Dans l'histoire du cinéma expérimental on oublie, par inadvertance, la position limite de Bryen qui sera, un jour, réalisée, sans qu'il le sache, au Canada, par Michael Snow, dans les années soixante-dix : Bryen imagine un exemple de poésie naturelle absolue : « S'il tenait à se déshumaniser, le cinéma devrait se servir de tous ses moyens techniques sans croire à la prééminence du parlant sur le muet, du sonore sur le parlant, du relief sur le sonore, du coloré sur le relief. Non seulement ces divers procédés méritent d'être employés à l'intérieur des séquences, où alterneraient du muet, du parlant, du dessin animé, de la photographie immobile, du bruitage pur et, en outre, des micmacs tels que celui de McLaren dessinant directement sur la pellicule et découpant des dentelles dans le son. Mais ce ne sont là que palliatifs de concours Lépine. Le véritable cinéma abhumain est tourné par des caméras automatiques, livrées à elles-mêmes. Les montagnards de l'abhumanisme iraient jusqu'à exiger que les enregistrements obtenus ne soient jamais « présentés ». Il n'est pas possible dans ce court laps de texte d'aborder la fermentation des années cinquante à Paris, la querelle lettriste autour d'Hausmann et de Schwitters ou le débat du zaoum avec Iliazd ; on ne peut que constater la méconnaissance de Dada en Allemagne, la survalorisation par Isou de Tzara, considéré comme l'incarnation de Dada, l'ignorance du domaine russe, tout particulièrement en ce qui concerne Vélimir Khlebnikov et le rôle d'Iliazd (des catalogues et des ouvrages précis relatent aujourd'hui exactement cette histoire).
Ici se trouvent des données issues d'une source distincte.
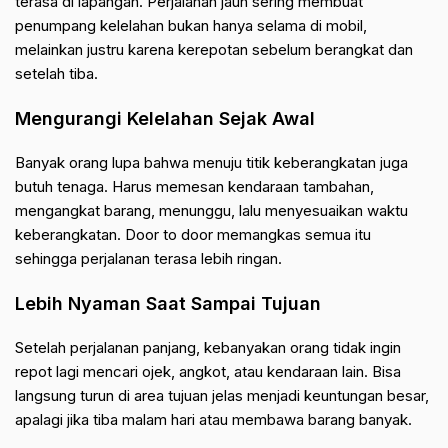
terasa di lapangan. Perjalanan jauh sering membuat
penumpang kelelahan bukan hanya selama di mobil,
melainkan justru karena kerepotan sebelum berangkat dan
setelah tiba.
Mengurangi Kelelahan Sejak Awal
Banyak orang lupa bahwa menuju titik keberangkatan juga
butuh tenaga. Harus memesan kendaraan tambahan,
mengangkat barang, menunggu, lalu menyesuaikan waktu
keberangkatan. Door to door memangkas semua itu
sehingga perjalanan terasa lebih ringan.
Lebih Nyaman Saat Sampai Tujuan
Setelah perjalanan panjang, kebanyakan orang tidak ingin
repot lagi mencari ojek, angkot, atau kendaraan lain. Bisa
langsung turun di area tujuan jelas menjadi keuntungan besar,
apalagi jika tiba malam hari atau membawa barang banyak.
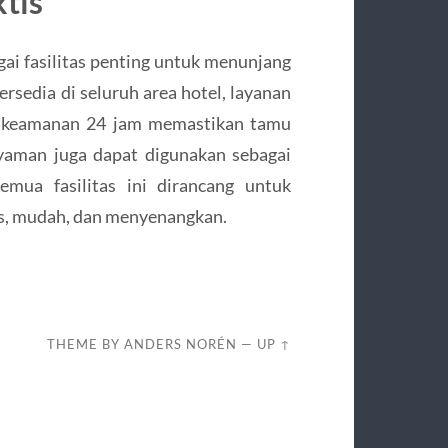
tis
ai fasilitas penting untuk menunjang
sedia di seluruh area hotel, layanan
ta keamanan 24 jam memastikan tamu
yaman juga dapat digunakan sebagai
emua fasilitas ini dirancang untuk
s, mudah, dan menyenangkan.
THEME BY
ANDERS NORÉN
—
UP ↑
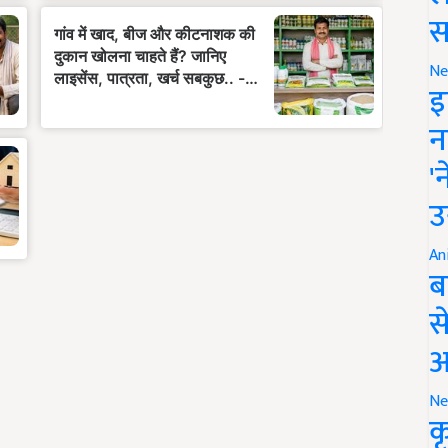
स
Ne
इ
न
'
उ
An
ब
स
आ
Ne
क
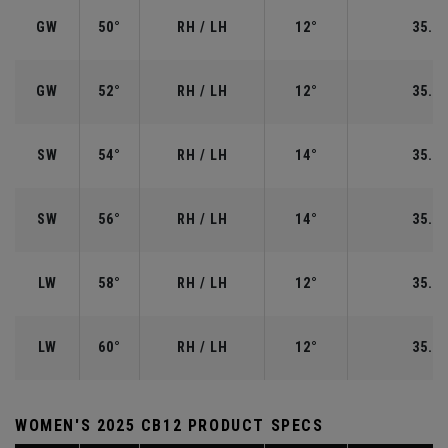
GW
50°
RH / LH
12°
35.50
GW
52°
RH / LH
12°
35.50
SW
54°
RH / LH
14°
35.25
SW
56°
RH / LH
14°
35.25
LW
58°
RH / LH
12°
35.00
LW
60°
RH / LH
12°
35.00
WOMEN'S 2025 CB12 PRODUCT SPECS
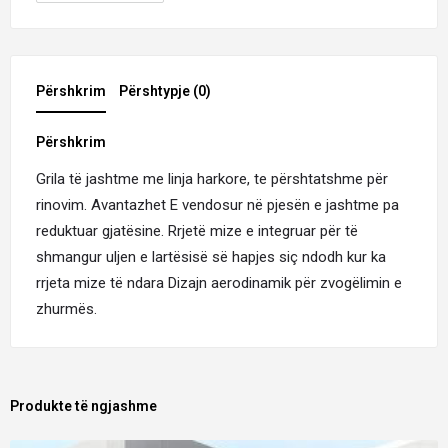
Përshkrim
Përshtypje (0)
Përshkrim
Grila të jashtme me linja harkore, te përshtatshme për
rinovim. Avantazhet E vendosur në pjesën e jashtme pa
reduktuar gjatësine. Rrjetë mize e integruar për të
shmangur uljen e lartësisë së hapjes siç ndodh kur ka
rrjeta mize të ndara Dizajn aerodinamik për zvogëlimin e
zhurmës.
Produkte të ngjashme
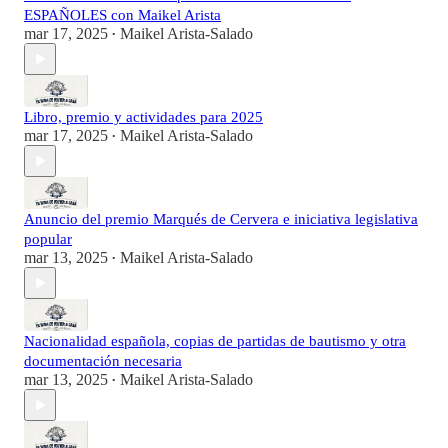
ESPAÑOLES con Maikel Arista
mar 17, 2025
Maikel Arista-Salado
•
Libro, premio y actividades para 2025
mar 17, 2025
Maikel Arista-Salado
•
Anuncio del premio Marqués de Cervera e iniciativa legislativa
popular
mar 13, 2025
Maikel Arista-Salado
•
Nacionalidad española, copias de partidas de bautismo y otra
documentación necesaria
mar 13, 2025
Maikel Arista-Salado
•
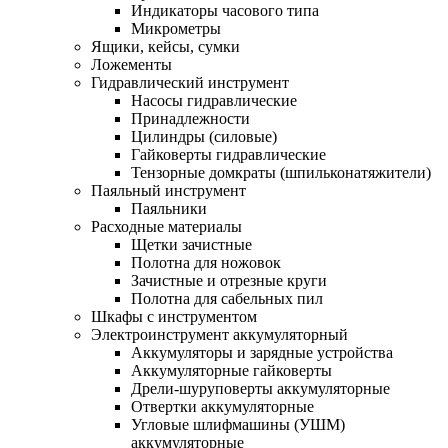
Индикаторы часового типа
Микрометры
Ящики, кейсы, сумки
Ложементы
Гидравлический инструмент
Насосы гидравлические
Принадлежности
Цилиндры (силовые)
Гайковерты гидравлические
Тензорные домкраты (шпильконатяжители)
Паяльный инструмент
Паяльники
Расходные материалы
Щетки зачистные
Полотна для ножовок
Зачистные и отрезные круги
Полотна для сабельных пил
Шкафы с инструментом
Электроинструмент аккумуляторный
Аккумуляторы и зарядные устройства
Аккумуляторные гайковерты
Дрели-шуруповерты аккумуляторные
Отвертки аккумуляторные
Угловые шлифмашины (УШМ)
аккумуляторные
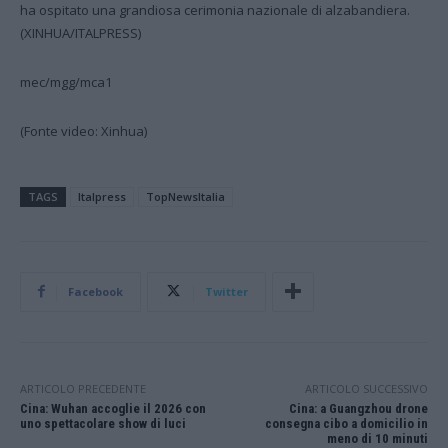
ha ospitato una grandiosa cerimonia nazionale di alzabandiera.
(XINHUA/ITALPRESS)
mec/mgg/mca1
(Fonte video: Xinhua)
TAGS
Italpress
TopNewsItalia
Facebook
Twitter
ARTICOLO PRECEDENTE
ARTICOLO SUCCESSIVO
Cina: Wuhan accoglie il 2026 con
Cina: a Guangzhou drone
uno spettacolare show di luci
consegna cibo a domicilio in
meno di 10 minuti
La fiction théorique d'Isou est passionnante mais c'est une fiction de type hégélien sans le moindre sel dada ; plus tard, dans les années soixante, Fluxus ne voulut jamais élaborer une théorie d'ensemble car c'est une illusion (créatrice certes) de prétendre qu'une fiction théorique est la vérité. La querelle lettriste a permis d'approfondir le débat fondamental et a forcé Iliazd à fournir des preuves encore insuffisantes, avec la publication de Poésie de mots inconnus (1949), suite à la conférence de 1947 où Bryen présidait l'intervention d'Iliazd « Après nous, le lettrisme ». En cette année 1947 aurait dû paraître une anthologie de la poésie pré-lettriste par Hausmann, mais la querelle Isou-Hausmann ajourna cette édition et ce n'est qu'en 1958 que fut édité le livre d'Hausmann, Courrier dada. Mais laissons encore la parole à l'Homo Dragonans qui a toujours refusé l'enfermement dans un quelconque système positiviste que Friedrich Nietzsche avait déjà brisé avant 1900 : « Ce n'est pas pour rien que Zarathoustra avait commencé comme philologue. Si Nietzsche, en effet, a basculé dans la danse lyrique plus que dans la philosophie, c'est qu'il était philologue. Le langage est, depuis belle lurette, abhumaniste. Il éclate, il pourrit, il fourmille. Désintégré, réchauffé, il troubillonne, cervelle et écriture, il argonautise dans les faubourgs, il coq à l'âme dans les salons, il déboise dans les tables tournantes, gueule dans les affiches déchirées, le chant des ivrognes, les jeux des enfants, le cri des journaux. Cela n'est rien que le hasard, hasarde le zouave qui ronronne au garde-à-vous dans la guérite de l'homo-sapiens (25). » La poésie naturelle brouillonne alors dans les langues vertes inventées d'André Martel, Bernard Requichot, François Dufrène, Altagor, dans le jargon de Dubuffet et avec les remarquables équations linguistiques bégayeuses de Ghérasim Luca qui publie, en 1953, au Soleil Noir, Héros-Limite. Glissements, déformations, détournements, ânonnements, renversements, contractions, inventions, cris, dislocations, désarticulations, tout va dans toutes les directions, depuis les années soixante avec les poésies sonores (Henri Chopin), la poésie action (Bernard Heidsieck), la poésie élémentaire (Julien Blaine), la poésie totale (Adriano Spatola).

Michel Giroud



1. En 1964, je découvrais le poème phonétique de J. Audiberti, Le Camion de la solde, à la réserve de la Bibliothèque nationale de France, à Paris, dans le fameux recueil d'Iliazd, Poésie de mots inconnus, première anthologie internationale de poésie « abstraite », où m'apparurent les noms de H. Ball, R. Hausmann, V. Khlebnikov, K. Schwitters, M. Seuphor, etc. La révélation d'une avant-garde méconnue que le surréalisme oublia : un continent entier, refoulé, surgissait, que je devais explorer systématiquement sous la forme de Dada et de ses suites – lettrisme, internationale situationniste, Fluxus, etc. À la même époque, la revue Bizarre avait publié un numéro spécial sur la littérature illettrée.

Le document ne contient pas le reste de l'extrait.